The parties’ arguments regarding this asserted analytical gap cannot be addressed on appeal by weighing the relative persuasive power of competing medical articles in a vacuum; by eschewing analysis of the testimony; or by asking in the abstract whether an excessive lateral traction explanation for brachial plexus injuries has more medical merit than a natural forces of labor explanation. Courts are not equipped to make medical judgments of this nature, and they are not called upon to do so. See TXI Transp. Co. v. Hughes, —S.W.3d —-, —- (Tex.2010) (“The court’s ultimate task, however, is not to determine whether the expert’s conclusions are correct, but rather whether the analysis the expert used to reach those conclusions is reliable and therefore admissible.”) (citing Exxon Pipeline Co. v. Zwahr, 88 S.W.3d 623, 629 (Tex.2002), and Gammill, 972 S.W.2d at 728).

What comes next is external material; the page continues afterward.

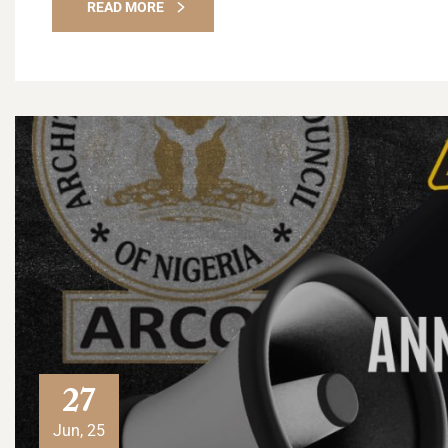
READ MORE
27
Jun, 25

This entirety of the decision is linked here. Suffice to say, it stands in stark contrast, both in factual recitation and analysis, to the ‘memorandum’ decision issued by the 4th Department that is the subject of this post. It should also be noted that the 4th Department, not once but twice, made it a point to indicate that the decision issued was “on the record before us.” I point this out because it remains unclear exactly what arguments were made, and evidence in support proffered, by defense counsel in that case in support of its’ position.
Separate and apart from the above, it appears that the 4th Department had a second problem, that being with the foundation laid for the admissibility of the evidence in support of the defendants’ theory. Accordingly, it remains to be seen what the 1st, 2nd and 3rd Departments will do when confronted with such arguments by a plaintiff seeking to preclude this defense at time of trial in an infant Erb’s case. I suspect that this decision is not the ‘fait accompli’ that most plaintiffs’ lawyers hope it will be. Only time, and further appellate practice, will tell.